A wide range of other diseases may cause mouth ulcers. Hematological causes include anemia, hematinic deficiencies, neutropenia, hypereosinophilic syndrome, leukemia, myelodysplastic syndromes, other white cell dyscrasias, and gammopathies. Gastrointestinal causes include celiac disease, Crohn's disease (orofacial granulomatosis), and ulcerative colitis. Dermatological causes include chronic ulcerative stomatitis, erythema multiforme (Stevens-Johnson syndrome), angina bullosa haemorrhagica and lichen planus. Other examples of systemic disease capable of causing mouth ulcers include lupus erythematosus, Sweet syndrome, reactive arthritis, Behçet syndrome, granulomatosis with polyangiitis, periarteritis nodosa, giant cell arteritis, diabetes, glucagonoma, sarcoidosis and periodic fever, aphthous stomatitis, pharyngitis and adenitis.

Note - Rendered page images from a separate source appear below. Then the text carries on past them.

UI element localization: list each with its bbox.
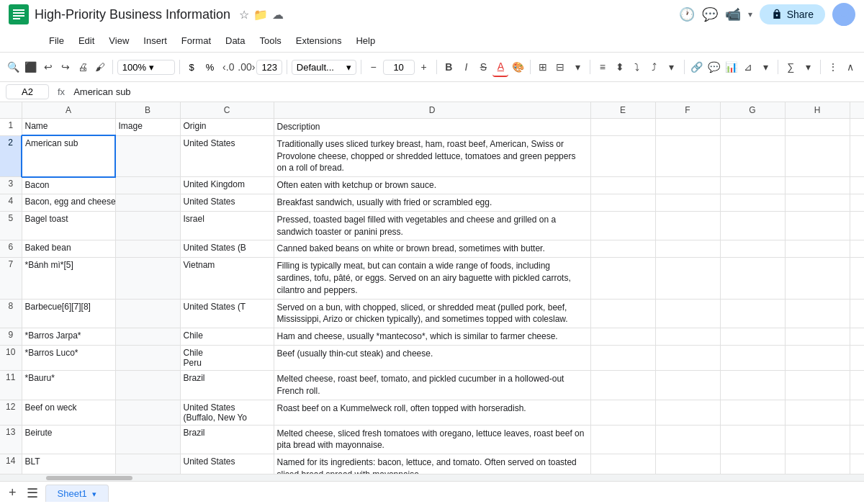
menu-tools[interactable]: Tools [253,32,287,49]
share-button[interactable]: Share [760,4,825,24]
cell-B10[interactable] [115,345,180,370]
menu-insert[interactable]: Insert [138,32,173,49]
cell-H3[interactable] [785,177,850,194]
text-wrap-button[interactable]: ⤵ [629,57,645,77]
cell-E11[interactable] [590,370,655,400]
zoom-control[interactable]: 100% ▾ [117,60,175,75]
cell-B9[interactable] [115,328,180,346]
cell-F2[interactable] [655,135,720,176]
cell-I12[interactable] [850,400,864,425]
font-selector[interactable]: Default... ▾ [292,60,356,75]
cell-E9[interactable] [590,328,655,346]
cell-I11[interactable] [850,370,864,400]
cell-D4[interactable]: Breakfast sandwich, usually with fried o… [274,194,590,211]
cell-G11[interactable] [720,370,785,400]
cell-I9[interactable] [850,328,864,346]
cell-F11[interactable] [655,370,720,400]
cell-F3[interactable] [655,177,720,194]
cell-B8[interactable] [115,299,180,328]
cell-G1[interactable] [720,119,785,136]
cell-D1[interactable]: Description [274,119,590,136]
cell-A4[interactable]: Bacon, egg and cheese [22,194,115,211]
cell-E12[interactable] [590,400,655,425]
insert-link-button[interactable]: 🔗 [689,57,705,77]
sheet-tab-chevron[interactable]: ▾ [92,490,96,498]
cell-E5[interactable] [590,211,655,240]
filter-chevron[interactable]: ▾ [757,57,773,77]
cell-D12[interactable]: Roast beef on a Kummelweck roll, often t… [274,400,590,425]
bold-button[interactable]: B [441,57,456,77]
cell-C6[interactable]: United States (B [180,240,274,258]
cell-E8[interactable] [590,299,655,328]
dec-decrease-button[interactable]: ‹.0 [220,57,236,77]
functions-button[interactable]: ∑ [783,57,798,77]
video-icon[interactable]: 📹 [725,6,741,22]
cell-B3[interactable] [115,177,180,194]
cell-G7[interactable] [720,258,785,299]
cell-E2[interactable] [590,135,655,176]
col-header-e[interactable]: E [590,102,655,119]
font-size-input[interactable] [383,60,415,75]
cell-C12[interactable]: United States (Buffalo, New Yo [180,400,274,425]
cell-A3[interactable]: Bacon [22,177,115,194]
cell-I1[interactable] [850,119,864,136]
cell-A11[interactable]: *Bauru* [22,370,115,400]
borders-button[interactable]: ⊞ [535,57,551,77]
add-sheet-button[interactable]: + [6,482,19,503]
cell-B11[interactable] [115,370,180,400]
cell-E7[interactable] [590,258,655,299]
cell-G10[interactable] [720,345,785,370]
cell-H12[interactable] [785,400,850,425]
folder-icon[interactable]: 📁 [253,8,268,22]
cell-F12[interactable] [655,400,720,425]
cell-A2[interactable]: American sub [22,135,115,176]
cell-H6[interactable] [785,240,850,258]
scroll-thumb-horizontal[interactable] [46,476,132,480]
menu-edit[interactable]: Edit [73,32,100,49]
cell-E10[interactable] [590,345,655,370]
insert-chart-button[interactable]: 📊 [724,57,739,77]
cell-H2[interactable] [785,135,850,176]
col-header-i[interactable]: I [850,102,864,119]
collapse-toolbar-button[interactable]: ∧ [842,57,858,77]
italic-button[interactable]: I [458,57,474,77]
print-preview-button[interactable]: ⬛ [23,57,39,77]
cell-I7[interactable] [850,258,864,299]
cell-C9[interactable]: Chile [180,328,274,346]
cell-A13[interactable]: Beirute [22,425,115,454]
cell-C10[interactable]: Chile Peru [180,345,274,370]
cell-I6[interactable] [850,240,864,258]
cell-H8[interactable] [785,299,850,328]
cell-B12[interactable] [115,400,180,425]
cell-H1[interactable] [785,119,850,136]
cell-B7[interactable] [115,258,180,299]
cell-D2[interactable]: Traditionally uses sliced turkey breast,… [274,135,590,176]
cell-I14[interactable] [850,454,864,474]
cell-F1[interactable] [655,119,720,136]
search-button[interactable]: 🔍 [6,57,22,77]
text-rotate-chevron[interactable]: ▾ [664,57,680,77]
cell-B1[interactable]: Image [115,119,180,136]
cell-G8[interactable] [720,299,785,328]
cell-A12[interactable]: Beef on weck [22,400,115,425]
star-icon[interactable]: ☆ [239,8,249,22]
cell-C1[interactable]: Origin [180,119,274,136]
cell-I8[interactable] [850,299,864,328]
cell-D13[interactable]: Melted cheese, sliced fresh tomatoes wit… [274,425,590,454]
text-rotate-button[interactable]: ⤴ [647,57,662,77]
cell-G12[interactable] [720,400,785,425]
functions-chevron[interactable]: ▾ [800,57,816,77]
cell-D8[interactable]: Served on a bun, with chopped, sliced, o… [274,299,590,328]
cell-I10[interactable] [850,345,864,370]
cell-G9[interactable] [720,328,785,346]
cell-F9[interactable] [655,328,720,346]
cell-C2[interactable]: United States [180,135,274,176]
col-header-c[interactable]: C [180,102,274,119]
cell-A7[interactable]: *Bánh mì*[5] [22,258,115,299]
cell-D10[interactable]: Beef (usually thin-cut steak) and cheese… [274,345,590,370]
cell-C4[interactable]: United States [180,194,274,211]
font-size-decrease-button[interactable]: − [366,57,382,77]
grid-wrapper[interactable]: A B C D E F G H I J K L M 1NameImageOrig… [0,102,864,474]
cell-H10[interactable] [785,345,850,370]
cell-A8[interactable]: Barbecue[6][7][8] [22,299,115,328]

The conditions eosinophilic ulcer and necrotizing sialometaplasia may present as oral ulceration.
Macroglossia, an abnormally large tongue, can be associated with ulceration if the tongue protrudes constantly from the mouth. Caliber persistent artery describes a common vascular anomaly where a main arterial branch extends into superficial submucosal tissues without a reduction of diameter. This commonly occurs in elderly people on the lip and may be associated with ulceration.
Bednar's aphthae is a type of oral ulceration (mouth ulcers) which occurs in infants. The lesions are located on the palate and are caused by trauma. No treatment is required since the lesions heal within a few days.
The condition was first described in 1850, by the Austrian physician Alois Bednar (1816-1888).